Metrics are uniquely defined by a name, a namespace, and one or more dimensions. Each data point has a time stamp, and (optionally) a unit of measure. When you request statistics, the returned data stream is identified by namespace, metric name, dimension, and (optionally) the unit.

You can use the PutMetricData API action (or the aws cloudwatch put-metric-data command) to create a custom metric and publish data points for it. You can add the data points in any order, and at any rate you choose. For more information, see Publish Custom Metrics.

CloudWatch stores your metric data for two weeks. You can publish metric data from multiple sources, such as incoming network traffic from dozens of different Amazon EC2 instances, or requested page views from several different web applications. You can request statistics on metric data points that occur within a specified time window.

Namespaces

CloudWatch namespaces are containers for metrics. Metrics in different namespaces are isolated from each other, so that metrics from different applications are not mistakenly aggregated into the same statistics.

Namespace names are strings that you define when you create a metric. The names must be valid XML characters, typically containing the alphanumeric characters "0-9A-Za-z" plus "."(period), "-" (hyphen), "_" (underscore), "/" (slash), "#" (hash), and ":" (colon). AWS namespaces all follow the convention AWS/<service>, such as AWS/EC2 and AWS/ELB.

Note

Namespace names must be fewer than 256 characters in length.

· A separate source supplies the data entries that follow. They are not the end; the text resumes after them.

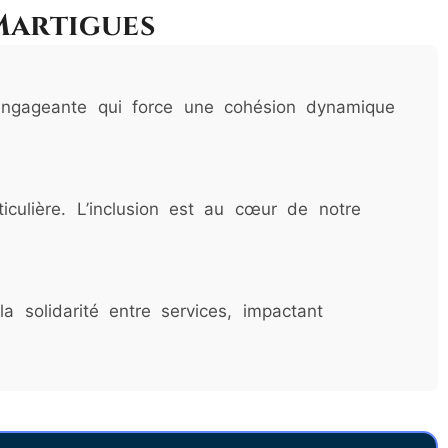
Martigues
é engageante qui force une cohésion dynamique
culière. L’inclusion est au cœur de notre
 solidarité entre services, impactant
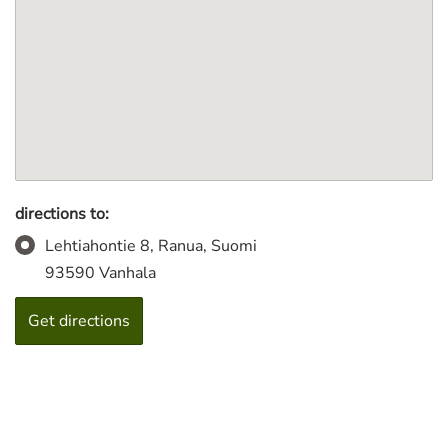
directions to:
Lehtiahontie 8, Ranua, Suomi
93590 Vanhala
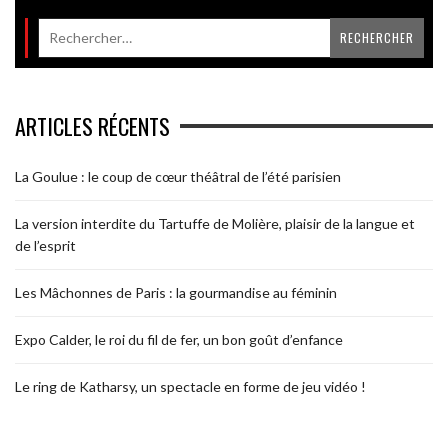
ARTICLES RÉCENTS
La Goulue : le coup de cœur théâtral de l’été parisien
La version interdite du Tartuffe de Molière, plaisir de la langue et
de l’esprit
Les Mâchonnes de Paris : la gourmandise au féminin
Expo Calder, le roi du fil de fer, un bon goût d’enfance
Le ring de Katharsy, un spectacle en forme de jeu vidéo !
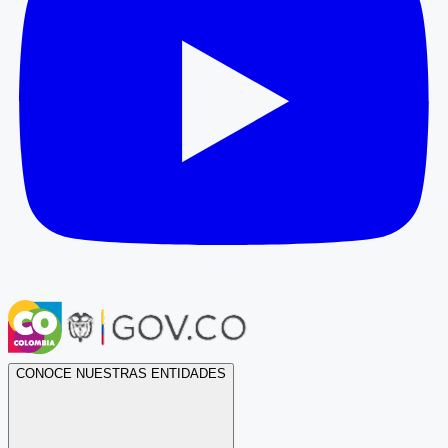
CONOCE NUESTRAS ENTIDADES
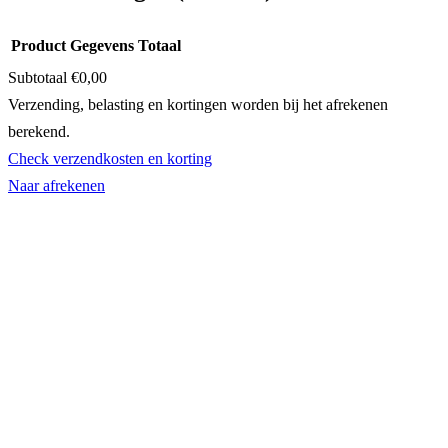
Product
Gegevens
Totaal
Subtotaal
€0,00
Producten
Verzending, belasting en kortingen worden bij het afrekenen
berekend.
in
Check verzendkosten en korting
winkelwagen
Naar afrekenen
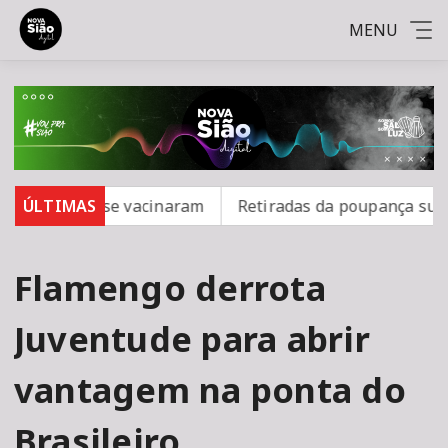
MENU
 16 não se vacinaram
ÚLTIMAS
Retiradas da poupança superam d
Flamengo derrota
Juventude para abrir
vantagem na ponta do
Brasileiro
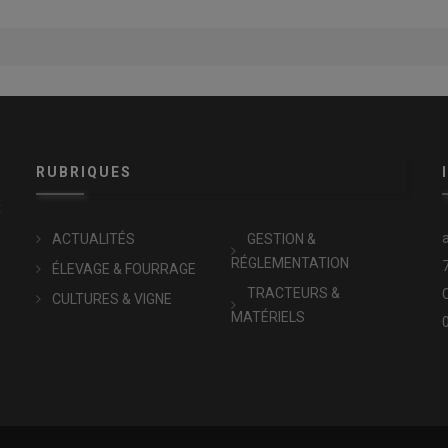
RUBRIQUES
x
ACTUALITÉS
GESTION &
RÉGLEMENTATION
ÉLEVAGE & FOURRAGE
TRACTEURS &
CULTURES & VIGNE
MATÉRIELS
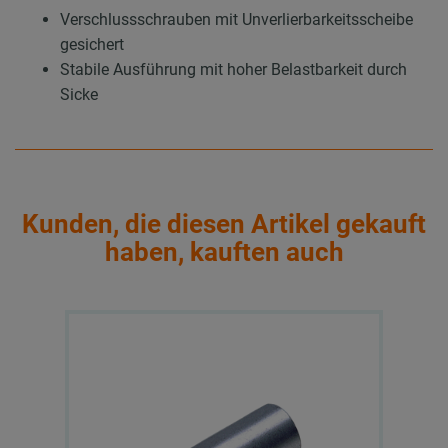
Verschlussschrauben mit Unverlierbarkeitsscheibe
gesichert
Stabile Ausführung mit hoher Belastbarkeit durch
Sicke
Kunden, die diesen Artikel gekauft
haben, kauften auch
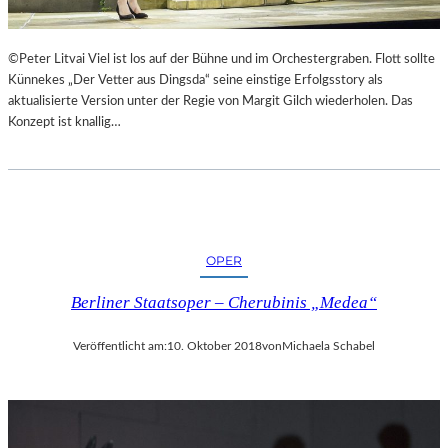
©Peter Litvai Viel ist los auf der Bühne und im Orchestergraben. Flott sollte
Künnekes „Der Vetter aus Dingsda“ seine einstige Erfolgsstory als
aktualisierte Version unter der Regie von Margit Gilch wiederholen. Das
Konzept ist knallig…
OPER
Berliner Staatsoper – Cherubinis „Medea“
Veröffentlicht am:
10. Oktober 2018
von
Michaela Schabel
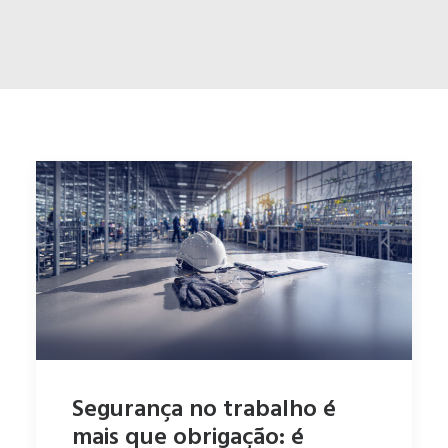
ENGLISH
ESPAÑOL
Segurança no trabalho é
mais que obrigação: é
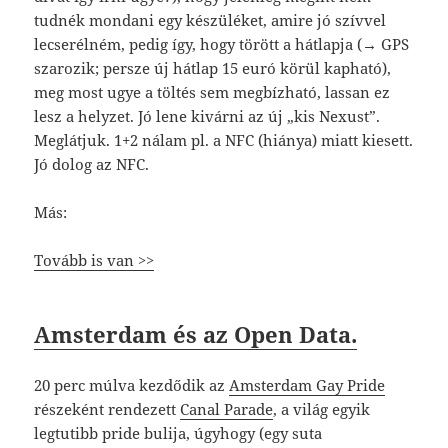
tudnék mondani egy készüléket, amire jó szívvel
lecserélném, pedig így, hogy törött a hátlapja (→ GPS
szarozik; persze új hátlap 15 euró körül kapható),
meg most ugye a töltés sem megbízható, lassan ez
lesz a helyzet. Jó lene kivárni az új „kis Nexust”.
Meglátjuk. 1+2 nálam pl. a NFC (hiánya) miatt kiesett.
Jó dolog az NFC.
Más:
Tovább is van >>
Amsterdam és az Open Data.
20 perc múlva kezdődik az
Amsterdam Gay Pride
részeként rendezett
Canal Parade
, a világ egyik
legtutibb pride bulija, úgyhogy (egy suta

There is no default namespace. You must specify a namespace for each data element you put into CloudWatch.

Dimensions

A dimension is a name/value pair that helps you to uniquely identify a metric. Every metric has specific characteristics that describe it, and you can think of dimensions as categories for those characteristics. Dimensions help you design a structure for your statistics plan. Because dimensions are part of the unique identifier for a metric, whenever you add a unique name/value pair to one of your metrics, you are creating a new metric.

You specify dimensions when you create a metric with the PutMetricData action (or its command line equivalent put-metric-data). Services in AWS that feed data to CloudWatch also attach dimensions to each metric. You can use dimensions to filter result sets that CloudWatch queries return.

For example, you can get statistics for a specific Amazon EC2 instance by calling GetMetricStatistics with the InstanceID dimension set to a specific Amazon EC2 instance ID.

For metrics produced by certain services such as Amazon EC2, CloudWatch can aggregate data across dimensions. For example, if you call GetMetricStatistics for a metric in the AWS/EC2 namespace and do not specify any dimensions, CloudWatch aggregates all data for the specified metric to create the statistic that you requested. However, CloudWatch does not aggregate across dimensions for metrics that you create with PutMetricData or put-metric-data.

Note

You can assign up to ten dimensions to a metric.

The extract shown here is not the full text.